Bare Metal Exclude: bmexclude

If a hardware failure is detected upon restart of a cluster after power shutdown, currently the cluster gets stuck in a state where we can neither run Reboot workflow to get services stable nor run Commission workflow as down services result in commissioning failure. This feature is expected to help in such scenarios by allowing the user to reboot (upgrade) with a bad hardware, after which the regular RMA process for the failed bare metal can be performed.

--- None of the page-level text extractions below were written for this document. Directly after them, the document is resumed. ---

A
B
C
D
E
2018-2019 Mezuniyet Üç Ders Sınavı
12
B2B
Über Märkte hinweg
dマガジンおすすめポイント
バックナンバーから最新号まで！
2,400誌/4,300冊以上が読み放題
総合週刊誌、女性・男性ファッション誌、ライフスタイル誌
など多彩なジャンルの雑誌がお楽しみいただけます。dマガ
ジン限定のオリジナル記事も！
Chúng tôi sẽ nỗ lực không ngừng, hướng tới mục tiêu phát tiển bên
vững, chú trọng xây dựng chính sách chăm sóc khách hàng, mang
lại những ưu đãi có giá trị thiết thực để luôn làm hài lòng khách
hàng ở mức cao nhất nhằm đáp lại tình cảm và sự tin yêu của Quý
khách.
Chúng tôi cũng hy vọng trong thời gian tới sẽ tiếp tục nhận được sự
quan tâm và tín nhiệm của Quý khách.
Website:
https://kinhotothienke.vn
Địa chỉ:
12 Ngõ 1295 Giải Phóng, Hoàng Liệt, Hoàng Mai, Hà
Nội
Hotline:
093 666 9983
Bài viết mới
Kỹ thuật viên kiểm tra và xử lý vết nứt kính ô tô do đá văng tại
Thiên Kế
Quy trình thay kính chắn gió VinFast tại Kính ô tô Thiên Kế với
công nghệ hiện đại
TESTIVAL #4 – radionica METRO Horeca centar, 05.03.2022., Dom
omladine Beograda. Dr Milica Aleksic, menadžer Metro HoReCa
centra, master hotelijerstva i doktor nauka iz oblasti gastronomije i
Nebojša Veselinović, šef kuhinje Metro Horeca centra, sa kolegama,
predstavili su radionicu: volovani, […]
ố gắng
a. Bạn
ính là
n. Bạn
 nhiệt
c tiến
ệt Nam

The user is expected to use a post to explore the endpoint with serial of the bare metal to be excluded:

  1. Action: POST

  2. Host: orchestrator.service.consul

  3. Endpoint: exclude_bms?method=POST

  4. Body: {“baremetal”: [“BMSERIAL”]}

The orchestrator performs a few checks to determine if the exclusion is feasible. In which case, it will setup a few consul keys and return a success message indicating which bare metal and VMs will be excluded in the next reboot/upgrade workflow. If the bare metals include certain VMs, they cannot be excluded as described in the Limitation section below, the explore endpoint replies back with the message indicating why the exclusion is not possible. After successful post on the explore endpoint, the user can initiate reboot/upgrade through the main GUI and proceed with reboot as usual. At the end of the upgrade, we remove the exclude bm list. If there is a need to run upgrade or reboot again with exclude BMs, users are expected to post to the bmexclude explore endpoint again.

Limitations

The following VMs cannot be excluded:

  • namenode

  • secondaryNamenode

  • mongodb

  • mongodbArbiter

Disk Maintenance

Disk Maintenance involves replacement of any faulty hard disks from one or more servers. The orchestrator monitors the health of the disks as reported by bmmgr on every server in the cluster. If there are any faulty disks, a banner displays the error on the Cluster Status page. From the navigation pane, choose Troubleshoot > Cluster Status.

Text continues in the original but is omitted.